_WHAT YOU WILL DO_:
Please copy all of the entries exactly, but drop every picture.

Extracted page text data
——

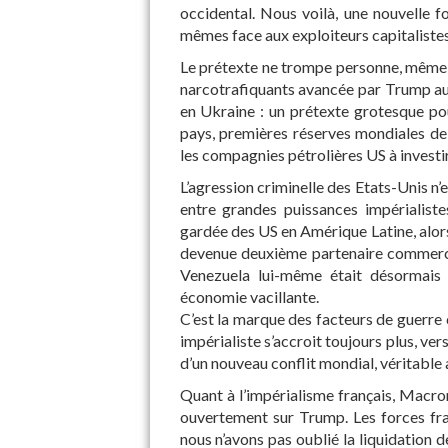
occidental. Nous voilà, une nouvelle 
mêmes face aux exploiteurs capitalistes 
Le prétexte ne trompe personne, même p
narcotrafiquants avancée par Trump au
en Ukraine : un prétexte grotesque pou
pays, premières réserves mondiales de
les compagnies pétrolières US à invest
L’agression criminelle des Etats-Unis n’
entre grandes puissances impérialist
gardée des US en Amérique Latine, alor
devenue deuxième partenaire commerci
Venezuela lui-même était désormais 
économie vacillante.
C’est la marque des facteurs de guerre 
impérialiste s’accroit toujours plus, ve
d’un nouveau conflit mondial, véritable 
Quant à l’impérialisme français, Macro
ouvertement sur Trump. Les forces fr
nous n’avons pas oublié la liquidation d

——

_ANSWER TO THIS TASK_:
occidental. Nous voilà, une nouvelle 
mêmes face aux exploiteurs capitalistes 
Le prétexte ne trompe personne, même p
narcotrafiquants avancée par Trump au
en Ukraine : un prétexte grotesque pou
pays, premières réserves mondiales de
les compagnies pétrolières US à invest
L’agression criminelle des Etats-Unis n’
entre grandes puissances impérialist
gardée des US en Amérique Latine, alor
devenue deuxième partenaire commerci
Venezuela lui-même était désormais 
économie vacillante.
C’est la marque des facteurs de guerre 
impérialiste s’accroit toujours plus, ve
d’un nouveau conflit mondial, véritable 
Quant à l’impérialisme français, Macro
ouvertement sur Trump. Les forces fr
nous n’avons pas oublié la liquidation d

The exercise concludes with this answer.